Each line from the one holding "Printers & Scanners" through the final line of the data below is to be given again exactly, and no other line is to appear.

*** DATASET EXCERPTS ***

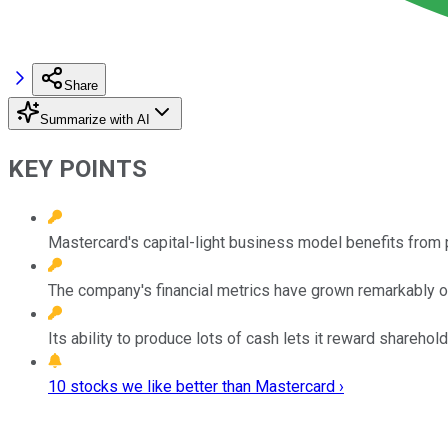
Share
Summarize with AI
KEY POINTS
Mastercard's capital-light business model benefits from 
The company's financial metrics have grown remarkably o
Its ability to produce lots of cash lets it reward sharehold
10 stocks we like better than Mastercard ›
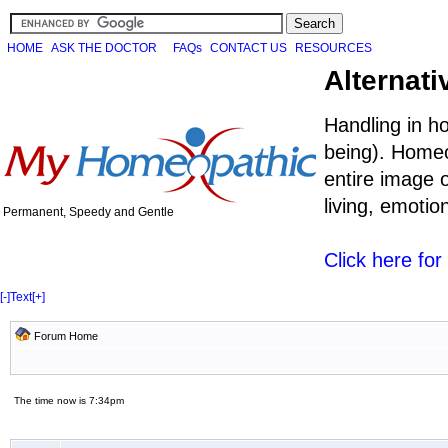
HOME
ASK THE DOCTOR
FAQs
CONTACT US
RESOURCES
Alternati
Handling in h
being). Homeo
entire image o
living, emoti
Permanent, Speedy and Gentle
Click here fo
[-]
Text
[+]
Forum Home
The time now is 7:34pm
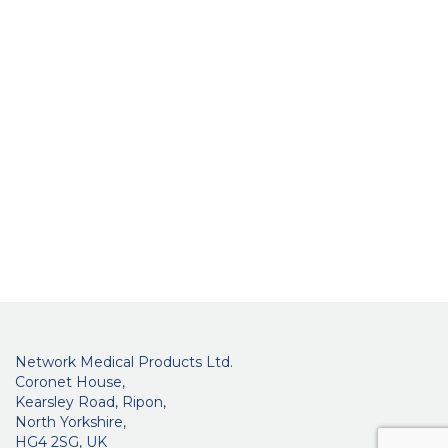
Network Medical Products Ltd.
Coronet House,
Kearsley Road, Ripon,
North Yorkshire,
HG4 2SG, UK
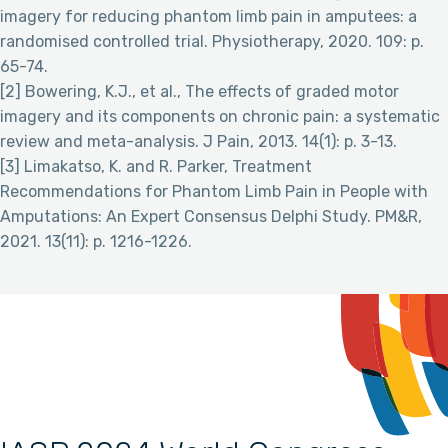
imagery for reducing phantom limb pain in amputees: a
randomised controlled trial. Physiotherapy, 2020. 109: p.
65-74.
[2] Bowering, K.J., et al., The effects of graded motor
imagery and its components on chronic pain: a systematic
review and meta-analysis. J Pain, 2013. 14(1): p. 3-13.
[3] Limakatso, K. and R. Parker, Treatment
Recommendations for Phantom Limb Pain in People with
Amputations: An Expert Consensus Delphi Study. PM&R,
2021. 13(11): p. 1216-1226.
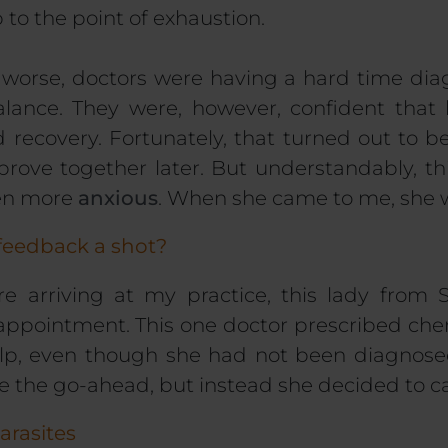
 to the point of exhaustion.
worse, doctors were having a hard time di
lance. They were, however, confident that
ecovery. Fortunately, that turned out to be
rove together later. But understandably, this
ven more
anxious
. When she came to me, she w
feedback a shot?
e arriving at my practice, this lady from
 appointment. This one doctor prescribed
che
help, even though she had not been diagnose
e the go-ahead,
but instead she decided to cal
arasites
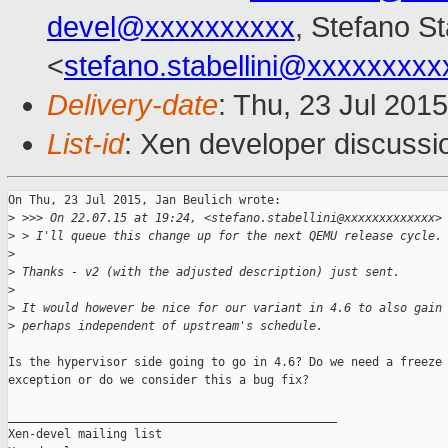
devel@xxxxxxxxxx
, Stefano St
<
stefano.stabellini@xxxxxxxxx
Delivery-date
: Thu, 23 Jul 201
List-id
: Xen developer discussi
On Thu, 23 Jul 2015, Jan Beulich wrote:

>
 >>> On 22.07.15 at 19:24, <stefano.stabellini@xxxxxxxxxxxxx>
>
 > I'll queue this change up for the next QEMU release cycle.
>
>
 Thanks - v2 (with the adjusted description) just sent.
>
>
 It would however be nice for our variant in 4.6 to also gain
>
 perhaps independent of upstream's schedule.
Is the hypervisor side going to go in 4.6? Do we need a freeze

exception or do we consider this a bug fix?

_______________________________________________

Xen-devel mailing list
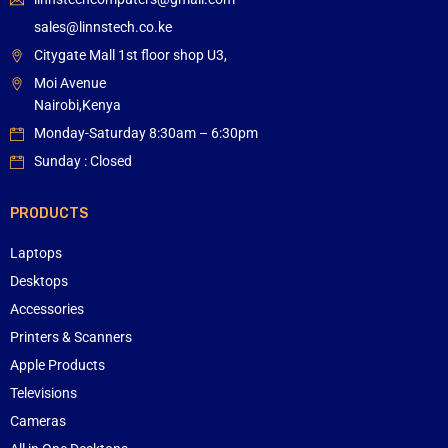
sales@linnstech.co.ke
Citygate Mall 1st floor shop U3,
Moi Avenue
Nairobi,Kenya
Monday-Saturday 8:30am – 6:30pm
Sunday : Closed
PRODUCTS
Laptops
Desktops
Accessories
Printers & Scanners
Apple Products
Televisions
Cameras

*** End of DATASET EXCERPTS ***

WRITTEN RESPONSE:
Printers & Scanners
Apple Products
Televisions
Cameras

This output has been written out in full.